Política externa nunca foi um tema popular nas eleições brasileiras. E continua não sendo, apesar de Jair Bolsonaro ter anunciado, ainda na campanha, duas medidas polêmicas e de grande impacto: fechará a embaixada palestina em Brasília e transferirá a embaixada brasileira para Jerusalém, cidade sagrada de três religiões e centro de uma disputa militar, religiosa e política.
As promessas do agora presidente eleito, mais do que motivadas por qualquer convicção ideológica ou econômica, têm inspiração na fé. A defesa do Estado de Israel é uma bandeira evangélica, tanto nos EUA quanto no Brasil. Por isso, a posição de Bolsonaro é menos uma questão judaica e muito mais a de uma das vertentes cristãs.
Em outros temas, a contundência do discurso de campanha já cedeu lugar ao equilíbrio necessário a um presidente. Talvez ocorra o mesmo, pelo menos parcialmente, nessa área. Talvez.
Acostumada ao ranço anti-israelense da era petista, a comunidade judaica brasileira se dividiu. O apoio a Bolsonaro foi majoritário, embora estivesse longe da unanimidade. Há movimentos consistentes de rejeição ao ideário bolsonarista entre os judeus brasileiros.
Se, por um lado, a defesa intransigente do direito à existência do Estado de Israel é positiva, por outro, a maneira como é feita preocupa. Por mais paradoxal que pareça, a política majoritariamente crítica à Israel praticada pelo PT, aliada a outros fatores, ajudou a barrar a importação do conflito para o Brasil, onde judeus e árabes - palestinos ou não - convivem de forma respeitosa e harmônica.
Há diálogo e um bom nível de confiança entre as comunidades judaica e palestina no Rio Grande do Sul, fato constatado e elogiado pelo presidente da Autoridade Palestina, Mahmoud Abbas, em uma entrevista concedida a mim em 2009, durante sua visita a Porto Alegre. Exportar nosso modelo que dá certo em vez de importar o que deu errado seria uma boa inspiração para Bolsonaro.

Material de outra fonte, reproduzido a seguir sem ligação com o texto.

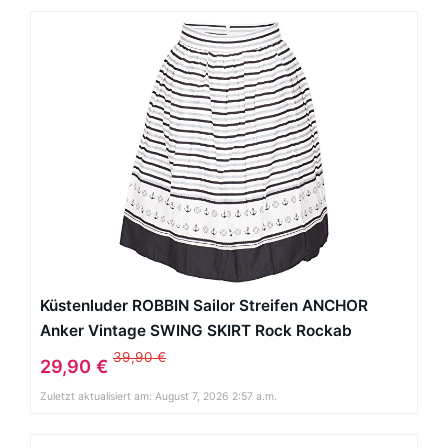
Küstenluder ROBBIN Sailor Streifen ANCHOR
Anker Vintage SWING SKIRT Rock Rockab
39,90 €
29,90 €
Zuletzt aktualisiert am: August 7, 2026 2:57 a.m.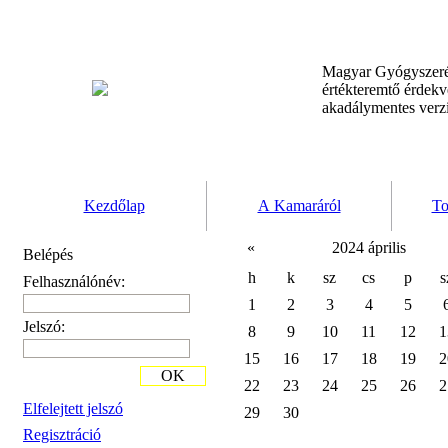
Magyar Gyógyszeré
értékteremtő érdek
akadálymentes verz
Kezdőlap
A Kamaráról
To
«
2024 április
Belépés
h
k
sz
cs
p
s
Felhasználónév:
1
2
3
4
5
Jelszó:
8
9
10
11
12
1
15
16
17
18
19
2
OK
22
23
24
25
26
2
Elfelejtett jelszó
29
30
Regisztráció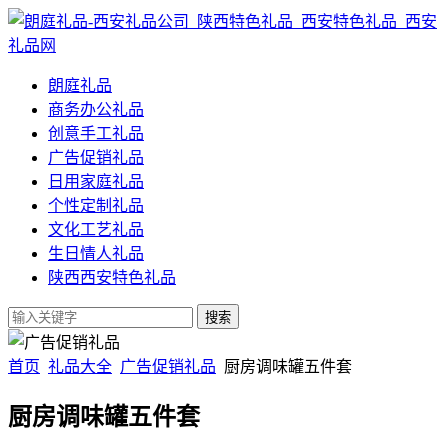
朗庭礼品
商务办公礼品
创意手工礼品
广告促销礼品
日用家庭礼品
个性定制礼品
文化工艺礼品
生日情人礼品
陕西西安特色礼品
首页
礼品大全
广告促销礼品
厨房调味罐五件套
厨房调味罐五件套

Mas se o presidente eleito confirmar suas promessas, corremos o risco de ver o Brasil inserido em um mapa onde hoje, felizmente, não está: o mapa dos ódios e das retaliações organizadas de fora para dentro do país.
Escrevo esse texto movido unicamente por minhas convicções pessoais e, por isso, afirmo: não podemos nos mover pelo medo dos fundamentalistas religiosos e políticos, mas a eventual importação do conflito do Oriente Médio para o Brasil será desastrosa, principalmente se Bolsonaro confirmar a reprodução de um modelo dicotômico e fracassado. Por muito tempo, acreditamos que só havia dois caminhos: apoiar Israel ou os palestinos. Eu, por exemplo, sou a favor de ambos, desde que respeitados os valores da democracia, da pluralidade e do respeito mútuo.
Bolsonaro anunciou que uma das suas primeiras viagens será para Israel. Um bom sinal, desde que o presidente eleito do Brasil vá ao Muro da Lamentações e reze por uma paz real, sem demagogias e sem espaço para os radicais de ambos os lados.